▶ [Supplied entries]:

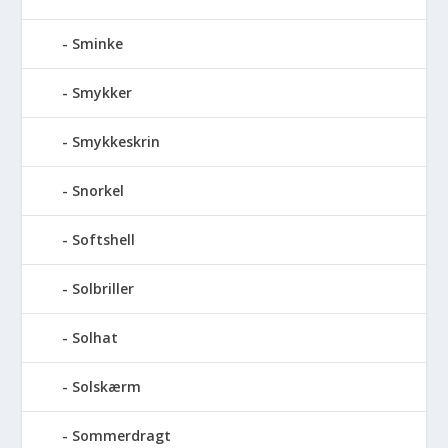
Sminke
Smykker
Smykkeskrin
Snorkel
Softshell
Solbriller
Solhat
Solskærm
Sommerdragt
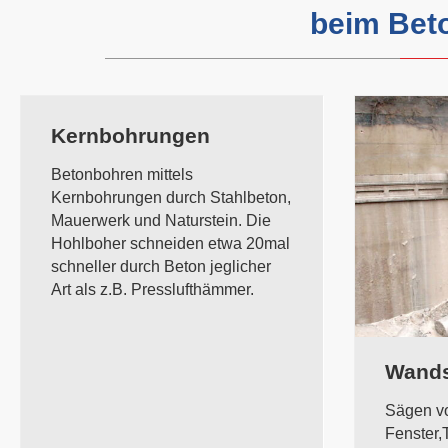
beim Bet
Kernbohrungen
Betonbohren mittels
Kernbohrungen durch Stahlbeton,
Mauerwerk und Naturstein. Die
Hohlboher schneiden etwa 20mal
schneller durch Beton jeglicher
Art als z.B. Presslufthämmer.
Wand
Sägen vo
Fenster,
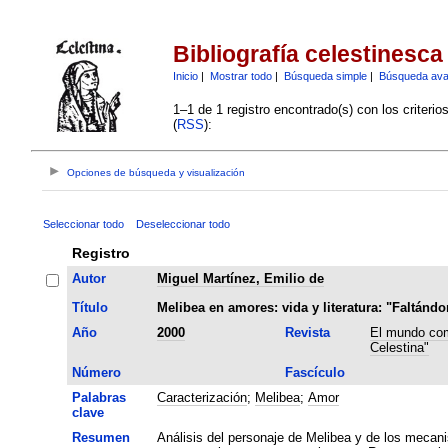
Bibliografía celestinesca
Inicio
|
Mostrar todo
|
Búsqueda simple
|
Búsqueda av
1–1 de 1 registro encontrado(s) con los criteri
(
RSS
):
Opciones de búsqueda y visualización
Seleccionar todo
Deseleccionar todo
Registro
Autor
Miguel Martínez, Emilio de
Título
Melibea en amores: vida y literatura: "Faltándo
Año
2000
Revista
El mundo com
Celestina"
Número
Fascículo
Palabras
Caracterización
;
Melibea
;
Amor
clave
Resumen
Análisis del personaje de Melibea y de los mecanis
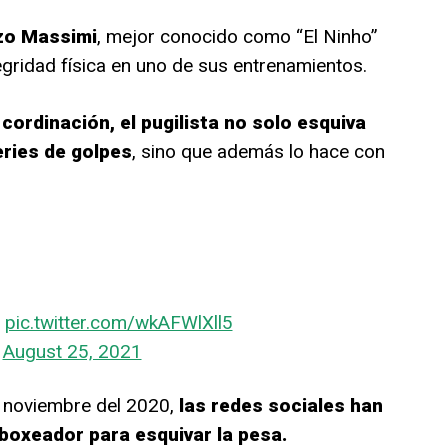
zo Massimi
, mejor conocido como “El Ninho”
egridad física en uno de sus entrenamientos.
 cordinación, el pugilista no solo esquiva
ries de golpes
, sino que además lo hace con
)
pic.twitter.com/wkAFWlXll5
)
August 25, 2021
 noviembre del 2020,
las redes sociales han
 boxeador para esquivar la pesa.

==

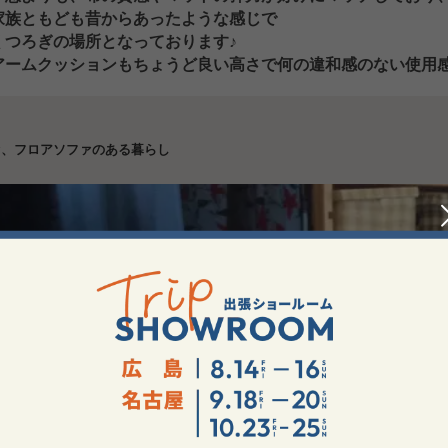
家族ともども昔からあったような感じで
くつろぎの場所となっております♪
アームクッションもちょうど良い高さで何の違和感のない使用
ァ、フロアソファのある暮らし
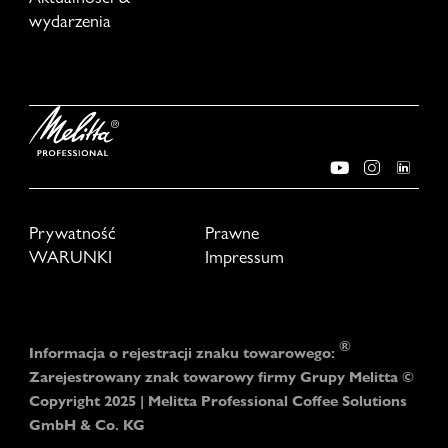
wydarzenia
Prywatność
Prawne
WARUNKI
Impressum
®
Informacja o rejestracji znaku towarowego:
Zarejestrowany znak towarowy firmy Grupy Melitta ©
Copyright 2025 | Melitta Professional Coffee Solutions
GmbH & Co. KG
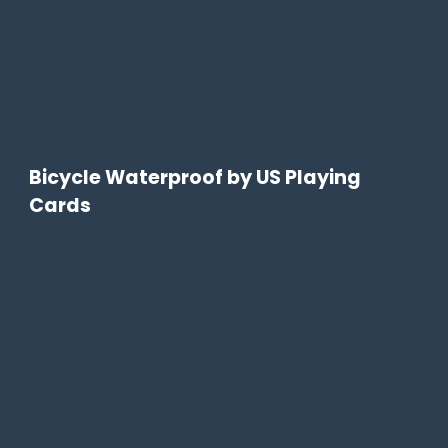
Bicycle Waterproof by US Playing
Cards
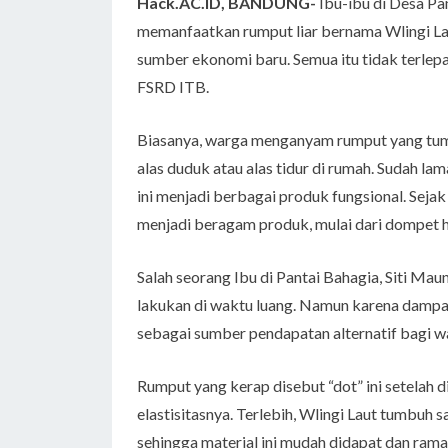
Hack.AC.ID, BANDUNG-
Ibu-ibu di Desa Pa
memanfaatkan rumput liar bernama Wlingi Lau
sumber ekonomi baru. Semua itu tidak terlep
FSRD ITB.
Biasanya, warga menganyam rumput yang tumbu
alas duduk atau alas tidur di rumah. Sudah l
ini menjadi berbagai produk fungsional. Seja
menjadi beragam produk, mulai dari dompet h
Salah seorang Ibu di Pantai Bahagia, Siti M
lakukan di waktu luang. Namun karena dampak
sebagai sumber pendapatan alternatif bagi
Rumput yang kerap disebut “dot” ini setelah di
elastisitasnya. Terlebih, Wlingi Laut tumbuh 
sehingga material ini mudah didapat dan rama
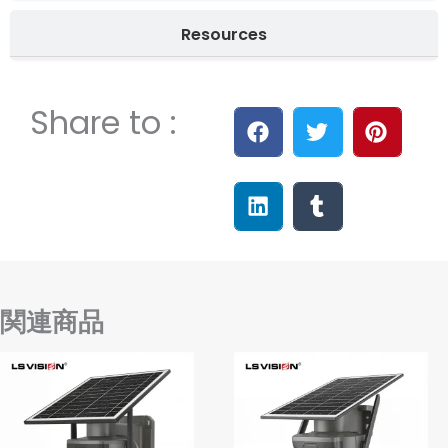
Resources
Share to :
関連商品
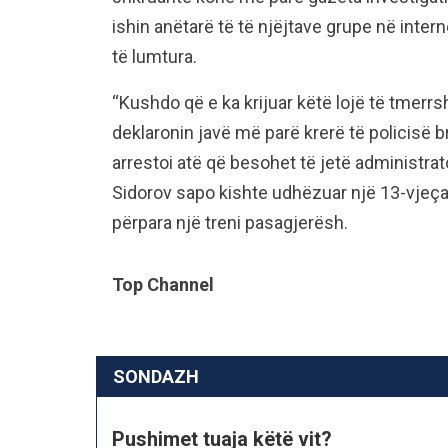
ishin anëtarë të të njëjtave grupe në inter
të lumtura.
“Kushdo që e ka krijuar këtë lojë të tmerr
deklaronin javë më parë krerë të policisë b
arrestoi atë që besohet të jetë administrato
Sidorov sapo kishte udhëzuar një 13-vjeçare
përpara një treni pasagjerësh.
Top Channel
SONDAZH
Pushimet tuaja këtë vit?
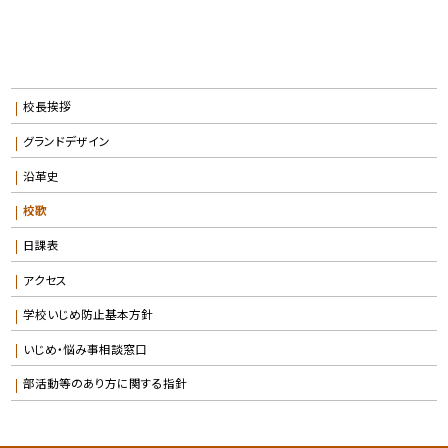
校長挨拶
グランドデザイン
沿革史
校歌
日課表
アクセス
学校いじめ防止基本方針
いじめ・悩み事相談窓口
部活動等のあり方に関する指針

--

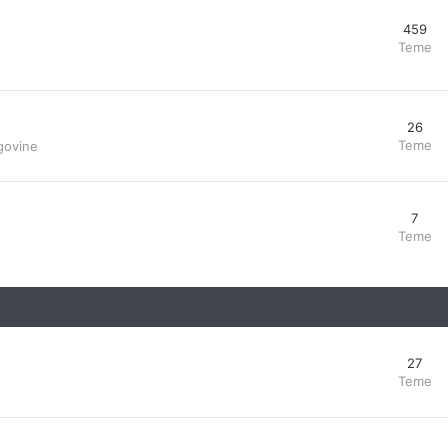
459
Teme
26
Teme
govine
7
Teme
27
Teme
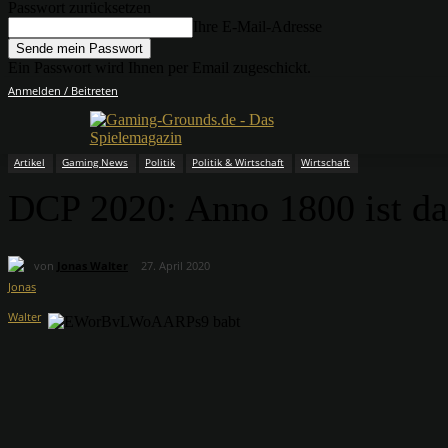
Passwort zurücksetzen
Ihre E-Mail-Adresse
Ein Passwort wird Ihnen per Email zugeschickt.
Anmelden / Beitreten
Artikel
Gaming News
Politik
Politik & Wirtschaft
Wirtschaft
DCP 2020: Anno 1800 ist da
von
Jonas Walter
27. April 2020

▶ [To do]:
Write out the lines above from the one with "El mundo com" through the one with "cordinación, el pugilista no solo esquiva", ends included, exactly; no picture goes in.

▶ [Solution for this exercise]:
El mundo com
Celestina"
Número
Fascículo
Palabras
Caracterización
;
Melibea
;
Amor
clave
Resumen
Análisis del personaje de Melibea y de los mecanis
zo Massimi
, mejor conocido como “El Ninho”
egridad física en uno de sus entrenamientos.
 cordinación, el pugilista no solo esquiva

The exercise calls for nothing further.